** Opening Input for this task block **

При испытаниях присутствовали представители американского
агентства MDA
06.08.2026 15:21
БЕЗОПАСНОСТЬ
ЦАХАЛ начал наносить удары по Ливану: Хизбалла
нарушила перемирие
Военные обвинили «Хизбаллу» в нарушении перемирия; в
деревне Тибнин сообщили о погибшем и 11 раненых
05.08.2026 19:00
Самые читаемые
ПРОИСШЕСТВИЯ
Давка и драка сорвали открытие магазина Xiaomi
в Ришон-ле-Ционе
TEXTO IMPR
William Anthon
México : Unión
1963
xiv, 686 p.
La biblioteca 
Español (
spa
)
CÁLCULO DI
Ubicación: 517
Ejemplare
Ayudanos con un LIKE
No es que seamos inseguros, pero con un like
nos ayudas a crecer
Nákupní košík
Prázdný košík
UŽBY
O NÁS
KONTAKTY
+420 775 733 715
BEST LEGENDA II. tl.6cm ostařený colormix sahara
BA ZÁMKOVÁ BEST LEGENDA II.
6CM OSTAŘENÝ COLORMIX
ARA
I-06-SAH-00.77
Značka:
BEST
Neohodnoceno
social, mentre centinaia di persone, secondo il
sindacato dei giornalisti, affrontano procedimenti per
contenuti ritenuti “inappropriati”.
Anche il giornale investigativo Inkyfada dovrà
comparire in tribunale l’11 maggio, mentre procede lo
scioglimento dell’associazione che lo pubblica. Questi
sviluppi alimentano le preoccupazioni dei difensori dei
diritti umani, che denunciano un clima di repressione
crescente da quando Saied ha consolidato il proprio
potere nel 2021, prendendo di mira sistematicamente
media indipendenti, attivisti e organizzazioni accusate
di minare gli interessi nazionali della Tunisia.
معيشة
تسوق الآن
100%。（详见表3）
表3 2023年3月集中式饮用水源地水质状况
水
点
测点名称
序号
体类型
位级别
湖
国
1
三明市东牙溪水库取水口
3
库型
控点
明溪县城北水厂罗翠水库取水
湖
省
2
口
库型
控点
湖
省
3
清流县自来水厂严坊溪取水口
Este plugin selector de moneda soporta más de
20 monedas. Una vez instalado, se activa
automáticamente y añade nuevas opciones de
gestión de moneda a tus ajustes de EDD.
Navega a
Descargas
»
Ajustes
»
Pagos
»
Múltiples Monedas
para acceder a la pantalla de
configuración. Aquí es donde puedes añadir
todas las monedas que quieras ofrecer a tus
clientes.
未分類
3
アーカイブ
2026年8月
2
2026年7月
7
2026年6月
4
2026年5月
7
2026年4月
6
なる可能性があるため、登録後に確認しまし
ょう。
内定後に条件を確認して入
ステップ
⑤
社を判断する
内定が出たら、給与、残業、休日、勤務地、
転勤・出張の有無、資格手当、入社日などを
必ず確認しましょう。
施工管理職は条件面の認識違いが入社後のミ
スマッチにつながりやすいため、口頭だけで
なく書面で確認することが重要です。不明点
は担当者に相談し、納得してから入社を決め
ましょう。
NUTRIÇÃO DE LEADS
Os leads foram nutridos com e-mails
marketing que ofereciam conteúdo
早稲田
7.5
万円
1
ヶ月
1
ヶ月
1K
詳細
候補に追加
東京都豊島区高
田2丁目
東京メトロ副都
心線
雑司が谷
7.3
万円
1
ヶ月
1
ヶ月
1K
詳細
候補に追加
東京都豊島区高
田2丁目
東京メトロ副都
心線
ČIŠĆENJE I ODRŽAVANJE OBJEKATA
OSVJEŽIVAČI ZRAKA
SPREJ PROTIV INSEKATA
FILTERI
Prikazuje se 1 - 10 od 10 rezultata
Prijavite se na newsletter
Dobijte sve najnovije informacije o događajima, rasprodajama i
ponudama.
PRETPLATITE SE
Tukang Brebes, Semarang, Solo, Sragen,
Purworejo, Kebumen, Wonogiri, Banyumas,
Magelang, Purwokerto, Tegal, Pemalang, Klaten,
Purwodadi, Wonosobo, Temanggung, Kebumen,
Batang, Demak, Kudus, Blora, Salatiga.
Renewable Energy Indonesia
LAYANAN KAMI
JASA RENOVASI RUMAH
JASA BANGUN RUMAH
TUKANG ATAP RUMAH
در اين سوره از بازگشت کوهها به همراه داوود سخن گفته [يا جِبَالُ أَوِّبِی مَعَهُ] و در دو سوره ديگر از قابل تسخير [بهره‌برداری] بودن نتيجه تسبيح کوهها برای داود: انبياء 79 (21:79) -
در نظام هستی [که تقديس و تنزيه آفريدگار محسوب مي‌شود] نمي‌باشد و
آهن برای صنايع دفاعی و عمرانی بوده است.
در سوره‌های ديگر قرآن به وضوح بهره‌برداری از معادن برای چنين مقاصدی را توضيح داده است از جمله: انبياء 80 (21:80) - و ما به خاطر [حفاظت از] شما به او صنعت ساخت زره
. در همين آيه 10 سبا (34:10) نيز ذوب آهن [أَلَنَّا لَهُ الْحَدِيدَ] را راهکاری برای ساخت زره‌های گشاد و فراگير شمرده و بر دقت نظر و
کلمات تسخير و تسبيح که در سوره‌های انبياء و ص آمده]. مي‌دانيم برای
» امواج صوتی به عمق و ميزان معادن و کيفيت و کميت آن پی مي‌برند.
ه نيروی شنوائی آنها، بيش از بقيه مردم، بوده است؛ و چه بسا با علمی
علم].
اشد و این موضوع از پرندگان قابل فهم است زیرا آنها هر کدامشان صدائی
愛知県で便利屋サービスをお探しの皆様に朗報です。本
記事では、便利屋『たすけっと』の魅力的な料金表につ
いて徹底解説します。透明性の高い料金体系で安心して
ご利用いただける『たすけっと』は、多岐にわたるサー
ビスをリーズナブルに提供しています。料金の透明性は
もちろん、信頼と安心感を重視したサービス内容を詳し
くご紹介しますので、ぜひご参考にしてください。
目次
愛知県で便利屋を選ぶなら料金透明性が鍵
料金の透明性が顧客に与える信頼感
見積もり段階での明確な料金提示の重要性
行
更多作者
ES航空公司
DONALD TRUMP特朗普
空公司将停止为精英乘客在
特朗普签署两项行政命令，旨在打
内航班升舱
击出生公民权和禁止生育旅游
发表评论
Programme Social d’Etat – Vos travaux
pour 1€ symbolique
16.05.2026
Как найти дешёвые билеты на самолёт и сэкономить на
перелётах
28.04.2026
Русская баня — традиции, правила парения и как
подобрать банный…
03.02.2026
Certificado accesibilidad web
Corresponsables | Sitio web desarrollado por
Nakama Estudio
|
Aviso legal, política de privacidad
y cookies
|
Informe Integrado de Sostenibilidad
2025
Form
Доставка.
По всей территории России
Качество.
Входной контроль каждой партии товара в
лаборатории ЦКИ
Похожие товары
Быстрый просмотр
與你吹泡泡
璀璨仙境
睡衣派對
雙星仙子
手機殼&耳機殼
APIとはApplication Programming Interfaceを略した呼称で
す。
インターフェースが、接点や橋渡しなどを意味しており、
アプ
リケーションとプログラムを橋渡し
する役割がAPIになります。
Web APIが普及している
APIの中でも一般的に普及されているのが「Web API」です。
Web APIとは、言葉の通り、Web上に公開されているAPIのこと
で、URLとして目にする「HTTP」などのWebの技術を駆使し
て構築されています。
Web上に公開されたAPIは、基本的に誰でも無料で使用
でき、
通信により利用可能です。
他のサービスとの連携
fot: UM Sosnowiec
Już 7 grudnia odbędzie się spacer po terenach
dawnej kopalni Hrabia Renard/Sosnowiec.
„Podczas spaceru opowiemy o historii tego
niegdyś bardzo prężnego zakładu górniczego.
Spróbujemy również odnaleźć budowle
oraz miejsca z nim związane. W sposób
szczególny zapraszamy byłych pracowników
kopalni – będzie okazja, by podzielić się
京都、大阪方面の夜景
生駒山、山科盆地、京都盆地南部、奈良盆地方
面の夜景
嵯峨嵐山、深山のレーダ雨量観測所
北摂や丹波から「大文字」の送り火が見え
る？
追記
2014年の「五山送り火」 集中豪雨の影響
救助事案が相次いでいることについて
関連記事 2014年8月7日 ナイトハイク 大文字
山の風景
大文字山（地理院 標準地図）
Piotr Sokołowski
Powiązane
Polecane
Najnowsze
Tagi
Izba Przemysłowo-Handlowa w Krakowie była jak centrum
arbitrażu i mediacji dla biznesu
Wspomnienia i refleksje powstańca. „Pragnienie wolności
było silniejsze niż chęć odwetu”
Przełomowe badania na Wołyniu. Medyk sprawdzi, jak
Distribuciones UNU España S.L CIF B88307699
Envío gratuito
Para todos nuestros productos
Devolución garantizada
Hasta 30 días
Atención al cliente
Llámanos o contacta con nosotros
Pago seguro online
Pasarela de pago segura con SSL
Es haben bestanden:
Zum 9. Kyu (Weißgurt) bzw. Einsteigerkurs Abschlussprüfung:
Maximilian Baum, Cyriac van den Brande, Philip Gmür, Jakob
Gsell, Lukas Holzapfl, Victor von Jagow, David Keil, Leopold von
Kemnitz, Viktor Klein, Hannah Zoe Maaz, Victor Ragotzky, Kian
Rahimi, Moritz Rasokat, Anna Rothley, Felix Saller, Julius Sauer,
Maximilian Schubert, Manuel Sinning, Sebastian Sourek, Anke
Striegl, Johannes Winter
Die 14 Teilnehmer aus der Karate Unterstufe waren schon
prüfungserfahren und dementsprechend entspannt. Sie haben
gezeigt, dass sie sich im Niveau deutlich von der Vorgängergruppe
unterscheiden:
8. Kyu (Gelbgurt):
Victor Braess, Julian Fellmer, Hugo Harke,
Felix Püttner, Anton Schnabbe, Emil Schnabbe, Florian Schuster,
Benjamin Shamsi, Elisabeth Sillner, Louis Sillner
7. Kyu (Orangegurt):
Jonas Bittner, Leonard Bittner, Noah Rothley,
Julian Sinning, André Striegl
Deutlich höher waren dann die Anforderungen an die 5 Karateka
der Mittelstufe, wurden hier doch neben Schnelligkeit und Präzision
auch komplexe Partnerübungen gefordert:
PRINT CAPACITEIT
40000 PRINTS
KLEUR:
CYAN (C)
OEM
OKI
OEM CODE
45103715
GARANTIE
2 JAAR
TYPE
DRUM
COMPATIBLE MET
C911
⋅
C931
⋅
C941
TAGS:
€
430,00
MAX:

** Closing Input for this task block **

Work task: For the string "Sinning", show each line of the entries above where it occurs.

Response for this exercise:
Maximilian Schubert, Manuel Sinning, Sebastian Sourek, Anke
Julian Sinning, André Striegl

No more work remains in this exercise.